Document structure recognition data

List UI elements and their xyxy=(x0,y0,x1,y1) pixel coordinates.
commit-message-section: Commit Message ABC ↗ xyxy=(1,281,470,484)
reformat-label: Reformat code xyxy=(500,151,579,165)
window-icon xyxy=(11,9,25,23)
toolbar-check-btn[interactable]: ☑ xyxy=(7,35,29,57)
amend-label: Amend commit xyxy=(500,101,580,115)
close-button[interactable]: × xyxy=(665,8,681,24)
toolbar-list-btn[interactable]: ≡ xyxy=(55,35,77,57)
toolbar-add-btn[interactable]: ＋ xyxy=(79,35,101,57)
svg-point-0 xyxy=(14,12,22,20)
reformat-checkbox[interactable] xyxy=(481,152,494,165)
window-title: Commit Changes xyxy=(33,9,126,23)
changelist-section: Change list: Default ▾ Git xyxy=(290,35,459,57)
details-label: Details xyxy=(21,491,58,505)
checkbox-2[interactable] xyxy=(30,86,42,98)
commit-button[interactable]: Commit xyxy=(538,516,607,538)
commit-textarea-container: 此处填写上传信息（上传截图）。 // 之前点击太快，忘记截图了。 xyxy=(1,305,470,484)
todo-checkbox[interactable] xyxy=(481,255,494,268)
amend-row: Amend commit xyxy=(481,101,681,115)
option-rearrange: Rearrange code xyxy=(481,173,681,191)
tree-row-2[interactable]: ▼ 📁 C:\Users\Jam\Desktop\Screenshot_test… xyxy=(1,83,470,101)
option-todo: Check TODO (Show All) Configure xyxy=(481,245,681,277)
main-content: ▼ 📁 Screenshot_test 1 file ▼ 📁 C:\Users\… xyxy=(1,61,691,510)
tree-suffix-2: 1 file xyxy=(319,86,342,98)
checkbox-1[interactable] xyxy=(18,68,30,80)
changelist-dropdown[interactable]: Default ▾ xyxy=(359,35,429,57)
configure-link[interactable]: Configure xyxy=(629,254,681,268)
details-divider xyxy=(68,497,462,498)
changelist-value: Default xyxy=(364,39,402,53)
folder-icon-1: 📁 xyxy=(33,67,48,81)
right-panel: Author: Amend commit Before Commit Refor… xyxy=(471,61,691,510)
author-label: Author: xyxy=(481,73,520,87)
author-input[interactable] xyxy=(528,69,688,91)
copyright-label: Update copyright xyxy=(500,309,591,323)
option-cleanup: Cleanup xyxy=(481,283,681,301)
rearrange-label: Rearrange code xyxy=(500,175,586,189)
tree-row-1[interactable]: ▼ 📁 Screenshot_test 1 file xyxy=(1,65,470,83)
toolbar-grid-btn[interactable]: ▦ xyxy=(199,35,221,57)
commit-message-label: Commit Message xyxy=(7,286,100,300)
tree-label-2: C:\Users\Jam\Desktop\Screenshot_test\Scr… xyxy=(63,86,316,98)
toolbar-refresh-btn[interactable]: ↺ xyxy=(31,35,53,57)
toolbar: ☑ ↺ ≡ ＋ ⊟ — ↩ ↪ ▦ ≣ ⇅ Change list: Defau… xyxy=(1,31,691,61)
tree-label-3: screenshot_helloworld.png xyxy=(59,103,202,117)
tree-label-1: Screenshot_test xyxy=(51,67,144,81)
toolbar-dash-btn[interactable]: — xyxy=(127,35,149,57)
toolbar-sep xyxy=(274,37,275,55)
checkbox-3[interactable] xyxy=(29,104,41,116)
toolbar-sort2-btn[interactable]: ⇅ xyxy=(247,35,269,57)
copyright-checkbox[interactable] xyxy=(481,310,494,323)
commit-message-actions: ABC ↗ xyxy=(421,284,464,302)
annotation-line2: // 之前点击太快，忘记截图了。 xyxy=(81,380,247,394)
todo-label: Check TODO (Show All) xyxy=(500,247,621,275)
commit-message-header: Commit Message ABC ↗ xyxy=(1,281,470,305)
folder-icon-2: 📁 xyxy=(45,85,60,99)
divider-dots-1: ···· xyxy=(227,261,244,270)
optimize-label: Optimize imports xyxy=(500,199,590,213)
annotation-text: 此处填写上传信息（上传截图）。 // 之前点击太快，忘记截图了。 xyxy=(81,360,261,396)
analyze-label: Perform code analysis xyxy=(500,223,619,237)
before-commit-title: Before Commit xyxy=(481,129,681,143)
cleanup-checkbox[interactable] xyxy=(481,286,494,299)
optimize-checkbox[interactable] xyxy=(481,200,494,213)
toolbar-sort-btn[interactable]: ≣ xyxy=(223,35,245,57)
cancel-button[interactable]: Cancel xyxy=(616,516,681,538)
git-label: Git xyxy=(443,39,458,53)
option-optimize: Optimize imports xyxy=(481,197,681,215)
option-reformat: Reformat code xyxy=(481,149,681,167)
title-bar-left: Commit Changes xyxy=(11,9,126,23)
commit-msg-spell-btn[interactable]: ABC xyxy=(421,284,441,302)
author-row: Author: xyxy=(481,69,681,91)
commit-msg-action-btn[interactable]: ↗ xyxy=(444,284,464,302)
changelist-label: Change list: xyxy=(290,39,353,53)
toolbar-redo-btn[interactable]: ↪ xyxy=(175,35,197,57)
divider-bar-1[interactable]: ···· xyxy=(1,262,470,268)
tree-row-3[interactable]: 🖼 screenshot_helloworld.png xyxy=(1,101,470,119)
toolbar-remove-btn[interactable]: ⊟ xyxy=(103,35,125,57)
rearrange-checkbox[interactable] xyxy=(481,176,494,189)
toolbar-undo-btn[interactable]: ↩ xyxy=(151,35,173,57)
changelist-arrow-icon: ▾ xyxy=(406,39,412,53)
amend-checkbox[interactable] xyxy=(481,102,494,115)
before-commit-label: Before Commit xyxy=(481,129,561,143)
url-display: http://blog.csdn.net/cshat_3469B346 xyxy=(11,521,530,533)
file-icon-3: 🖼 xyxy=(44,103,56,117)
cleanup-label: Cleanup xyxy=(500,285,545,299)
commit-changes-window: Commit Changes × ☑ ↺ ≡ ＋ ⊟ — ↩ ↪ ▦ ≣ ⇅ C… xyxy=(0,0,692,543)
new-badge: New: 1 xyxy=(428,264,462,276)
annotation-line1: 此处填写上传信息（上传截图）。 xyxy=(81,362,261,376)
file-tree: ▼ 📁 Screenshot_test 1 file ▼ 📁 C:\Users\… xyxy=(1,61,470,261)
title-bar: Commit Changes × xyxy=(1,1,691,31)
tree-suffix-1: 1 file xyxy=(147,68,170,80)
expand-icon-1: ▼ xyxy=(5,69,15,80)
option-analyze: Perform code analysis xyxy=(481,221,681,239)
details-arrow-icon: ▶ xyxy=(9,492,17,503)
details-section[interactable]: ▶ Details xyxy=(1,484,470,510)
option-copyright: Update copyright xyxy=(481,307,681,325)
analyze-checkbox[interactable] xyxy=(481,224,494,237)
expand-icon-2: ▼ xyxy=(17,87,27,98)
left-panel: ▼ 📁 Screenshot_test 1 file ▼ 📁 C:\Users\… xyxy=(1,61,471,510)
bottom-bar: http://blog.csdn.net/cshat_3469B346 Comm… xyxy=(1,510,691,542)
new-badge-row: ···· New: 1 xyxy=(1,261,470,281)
--
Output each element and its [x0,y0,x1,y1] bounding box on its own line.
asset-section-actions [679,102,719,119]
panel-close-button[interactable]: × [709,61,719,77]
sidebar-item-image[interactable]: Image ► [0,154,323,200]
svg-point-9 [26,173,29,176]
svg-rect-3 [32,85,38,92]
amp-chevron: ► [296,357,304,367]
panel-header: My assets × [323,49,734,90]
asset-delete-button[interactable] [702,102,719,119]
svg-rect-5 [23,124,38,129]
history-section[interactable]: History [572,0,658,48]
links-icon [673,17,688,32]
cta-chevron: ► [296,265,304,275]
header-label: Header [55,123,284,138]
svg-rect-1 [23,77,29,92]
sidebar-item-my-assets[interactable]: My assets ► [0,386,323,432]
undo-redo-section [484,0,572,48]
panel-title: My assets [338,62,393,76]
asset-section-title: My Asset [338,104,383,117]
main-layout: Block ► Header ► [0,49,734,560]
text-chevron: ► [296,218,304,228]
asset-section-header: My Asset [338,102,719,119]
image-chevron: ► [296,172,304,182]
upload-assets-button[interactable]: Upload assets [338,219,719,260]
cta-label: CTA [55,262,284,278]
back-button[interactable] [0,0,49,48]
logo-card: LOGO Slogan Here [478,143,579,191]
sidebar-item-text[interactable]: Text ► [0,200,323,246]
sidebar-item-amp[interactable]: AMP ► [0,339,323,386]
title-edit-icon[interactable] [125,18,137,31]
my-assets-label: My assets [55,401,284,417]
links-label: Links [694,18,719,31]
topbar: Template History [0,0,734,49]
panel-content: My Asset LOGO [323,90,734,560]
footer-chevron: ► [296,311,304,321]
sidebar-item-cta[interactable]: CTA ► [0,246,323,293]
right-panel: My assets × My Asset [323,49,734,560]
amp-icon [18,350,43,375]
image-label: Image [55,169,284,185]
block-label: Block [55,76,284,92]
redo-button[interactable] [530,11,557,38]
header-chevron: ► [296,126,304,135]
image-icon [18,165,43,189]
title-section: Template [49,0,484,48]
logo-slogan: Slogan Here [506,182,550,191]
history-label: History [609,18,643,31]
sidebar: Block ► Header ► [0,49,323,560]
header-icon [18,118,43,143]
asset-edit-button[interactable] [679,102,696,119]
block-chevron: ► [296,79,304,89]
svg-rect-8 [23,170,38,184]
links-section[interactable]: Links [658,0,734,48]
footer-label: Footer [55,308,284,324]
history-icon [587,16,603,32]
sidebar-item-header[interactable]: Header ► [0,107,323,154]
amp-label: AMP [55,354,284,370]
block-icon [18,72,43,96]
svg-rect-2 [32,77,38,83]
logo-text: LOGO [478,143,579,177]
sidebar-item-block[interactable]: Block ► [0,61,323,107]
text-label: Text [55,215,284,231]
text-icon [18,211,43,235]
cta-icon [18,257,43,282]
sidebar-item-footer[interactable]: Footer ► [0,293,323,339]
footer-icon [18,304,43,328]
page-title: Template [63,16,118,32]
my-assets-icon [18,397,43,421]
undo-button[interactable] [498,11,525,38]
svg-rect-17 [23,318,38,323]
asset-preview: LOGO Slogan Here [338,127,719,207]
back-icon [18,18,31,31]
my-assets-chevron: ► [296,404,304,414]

Exercise description:
Each line of the entries that contains the word "Users" should be listed.

Written response:
tree-row-2[interactable]: ▼ 📁 C:\Users\Jam\Desktop\Screenshot_test… xyxy=(1,83,470,101)
main-content: ▼ 📁 Screenshot_test 1 file ▼ 📁 C:\Users\… xyxy=(1,61,691,510)
tree-label-2: C:\Users\Jam\Desktop\Screenshot_test\Scr… xyxy=(63,86,316,98)
file-tree: ▼ 📁 Screenshot_test 1 file ▼ 📁 C:\Users\… xyxy=(1,61,470,261)
left-panel: ▼ 📁 Screenshot_test 1 file ▼ 📁 C:\Users\… xyxy=(1,61,471,510)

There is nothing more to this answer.